Sophia não era linda, nada disto.
Tinha o rosto fino, nariz comprido, uma boca pequena e cabelos crespos que ela
insistia em não pentear. Ficava diferente e ela gostava. Falava fanhoso e
deixou todo mundo boquiaberto quando um dia falou como uma rainha. Na patrulha
era bem quista e ninguém notava nada diferente. Nas atividades que o Chefe Manolo
e a Chefe Malena faziam na maioria das vezes a patrulha dela não se
evidenciava. Só uns meses atrás que tudo mudou. Ela parava durante alguma
corrida dizendo estar vendo pessoas mortas. Garantiu ao Chefe Manolo durante
uma cerimônia de bandeira que o Chefe Tonon estava presente. Chefe Tonon foi o
fundador do grupo a mais de setenta anos. Morrera há quinze anos. Sophia
começou a ser procurada por doentes, cadeirantes e a cidade começou a ter
turistas de todos os lugares por causa dela. Quando ia para o Grupo Escoteiro a
sede ficava superlotada de pessoas querendo falar com ela ou ser abençoadas.
O vigário Honório correu a falar com o
Arcebispo. Esqueceu-se de Don Antonio um Velho morador da cidade e Presidente
do Centro Espirita Boa Vontade. Ele ria quieto em seu canto. Sabia que Aimée
era um espírito superior e que os habitantes nunca podia imaginar quem ela fora
no passado. Ele sabia que ela iria desencarnar aos quinze anos. Morte natural.
Falar isto para o padre? Nem pensar. Comentou superficialmente com o Chefe Manolo.
Um bom Chefe. Era evangélico e ficou incrédulo com tudo aquilo, mas o que vira
em Sophia até que poderia ser verdade. Cinco meses depois chegou à cidade monsenhor
Giuseph a mando da cúria papal. Era para averiguar e comprovar os milagres de Sophia.
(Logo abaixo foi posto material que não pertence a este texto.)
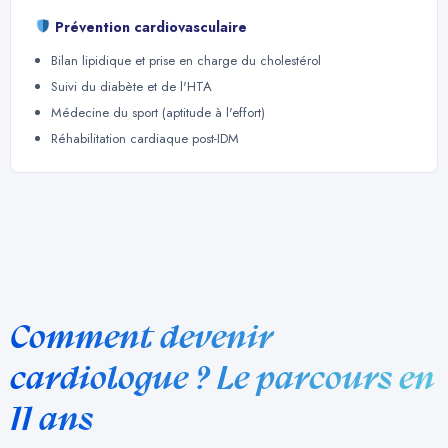
Prévention cardiovasculaire
Bilan lipidique et prise en charge du cholestérol
Suivi du diabète et de l'HTA
Médecine du sport (aptitude à l'effort)
Réhabilitation cardiaque post-IDM
Comment devenir
cardiologue ? Le parcours en
11 ans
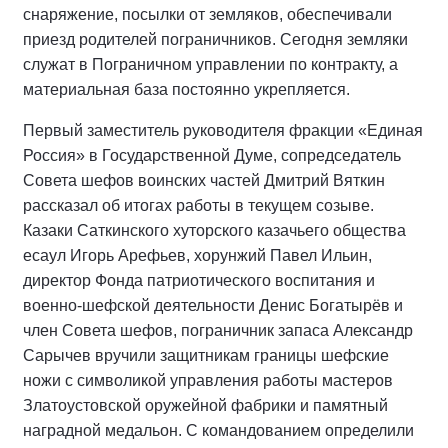
снаряжение, посылки от земляков, обеспечивали
приезд родителей пограничников. Сегодня земляки
служат в Пограничном управлении по контракту, а
материальная база постоянно укрепляется.
Первый заместитель руководителя фракции «Единая
Россия» в Государственной Думе, сопредседатель
Совета шефов воинских частей Дмитрий Вяткин
рассказал об итогах работы в текущем созыве.
Казаки Саткинского хуторского казачьего общества
есаул Игорь Арефьев, хорунжий Павел Ильин,
директор Фонда патриотического воспитания и
военно-шефской деятельности Денис Богатырёв и
член Совета шефов, пограничник запаса Александр
Сарычев вручили защитникам границы шефские
ножи с символикой управления работы мастеров
Златоустовской оружейной фабрики и памятный
наградной медальон. С командованием определили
Não ficou dois dias. Quando a conheceu ela disse para ele – Senhor Monsenhor,
daqui a dois anos o Papa Lozano III vai falecer e o senhor será eleito o novo
papa!
Ninguém soube do fato e eu mesmo não sabia
como Monossílabo sabia. Bem o final da história é que a Cúria Romana até hoje
discute se Sophia era possuidora de receber o título de santa. Mesmo após sua
morte ocorrida na aventura Sênior distrital que a tropa participou na Serra dos
Órgãos eles continuaram investigando. Ainda investigam. Quem sabe teremos a
primeira santa escoteira? Vai ser o máximo. O escotismo terá dado um enorme
salto para o sucesso de marketing. Procurei saber como foi à morte de Sophia.
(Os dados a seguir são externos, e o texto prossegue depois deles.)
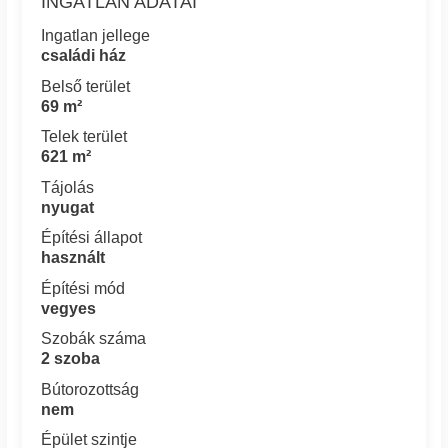
INGATLAN ADATAI
Ingatlan jellege
családi ház
Belső terület
69 m²
Telek terület
621 m²
Tájolás
nyugat
Építési állapot
használt
Építési mód
vegyes
Szobák száma
2 szoba
Bútorozottság
nem
Épület szintje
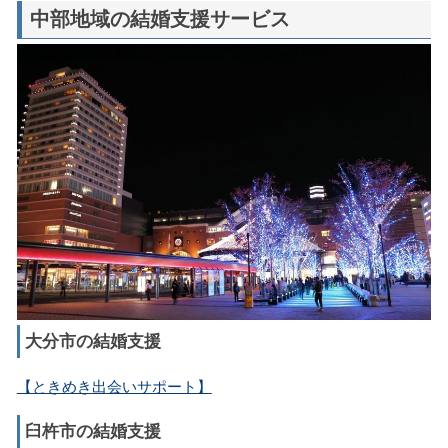
中部地域の結婚支援サービス
大分市の結婚支援
【ときめき出会いサポート】
臼杵市の結婚支援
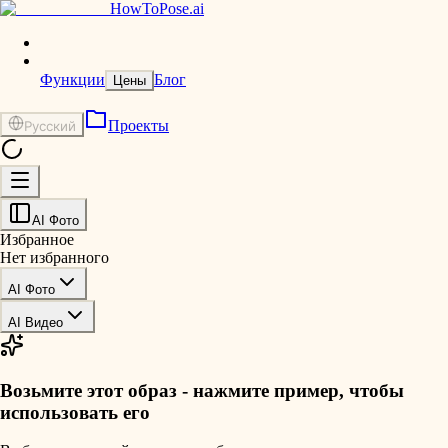
HowToPose.ai
Функции
Блог
Цены
Проекты
Русский
AI Фото
Избранное
Нет избранного
AI Фото
AI Видео
Возьмите этот образ - нажмите пример, чтобы
использовать его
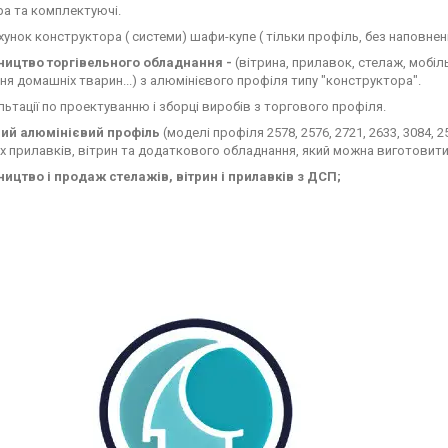
ра та комплектуючі.
нок конструктора ( системи) шафи-купе ( тільки профіль, без наповненн
ицтво торгівельного обладнання -
(вітрина, прилавок, стелаж, мобі
ня домашніх тварин...) з алюмінієвого профіля типу "конструктора".
тації по проектуванню і зборці виробів з торгового профіля.
вий алюмінієвий профіль
(моделі профіля 2578, 2576, 2721, 2633, 3084,
х прилавків, вітрин та додаткового обладнання, який можна виготовити
ицтво і продаж стелажів, вітрин і прилавків з ДСП;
Sua Patrulha jura de pé junto que ela se despediu de um por um e disse para não
se preocuparem. Sua mãe já sabia que era hora de ir. Ninguém acreditou quando
uma forte luz a levou. Seu corpo sumiu e até hoje não foi encontrado. A policia
fez de tudo para ver se não havia outra história, mas teve que se contentar com
a fantástica explicação dos seniores que estavam com ela. O delegado já saiba
de seus poderes sobrenaturais e deu o caso como encerrado.
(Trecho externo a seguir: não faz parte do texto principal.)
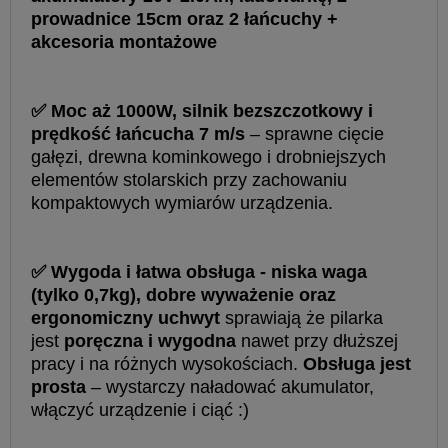
prowadnice 15cm oraz 2 łańcuchy +
akcesoria montażowe
✅ Moc aż 1000W, silnik bezszczotkowy i
prędkość łańcucha 7 m/s
– sprawne cięcie
gałęzi, drewna kominkowego i drobniejszych
elementów stolarskich przy zachowaniu
kompaktowych wymiarów urządzenia.
✅ Wygoda i łatwa obsługa - niska waga
(tylko 0,7kg), dobre wyważenie oraz
ergonomiczny uchwyt
sprawiają że pilarka
jest
poręczna i wygodna
nawet przy dłuższej
pracy i na różnych wysokościach.
Obsługa jest
prosta
– wystarczy naładować akumulator,
włączyć urządzenie i ciąć :)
Monossílabo me jurou que nas noites de
acampamento, quando os seniores se reúnem em volta de um fogo para jogar
conversa fora ela aparece e fica com eles por horas contando como são os
escoteiros que moram no céu. Don Antonio o espírita tem boas relações com dona
Fabiola mãe de Sophia. Conversam muito. A cidade não sabe o que conversam. Se Sophia
é mesmo um espírito cheio de luz eu não sei. Se isto é coisa do diabo eu também
não sei. Dizem que Deus sabe o que faz e como eu acredito nele a história de Sophia
para mim é verdadeira. Afinal temos ou não uma só palavra?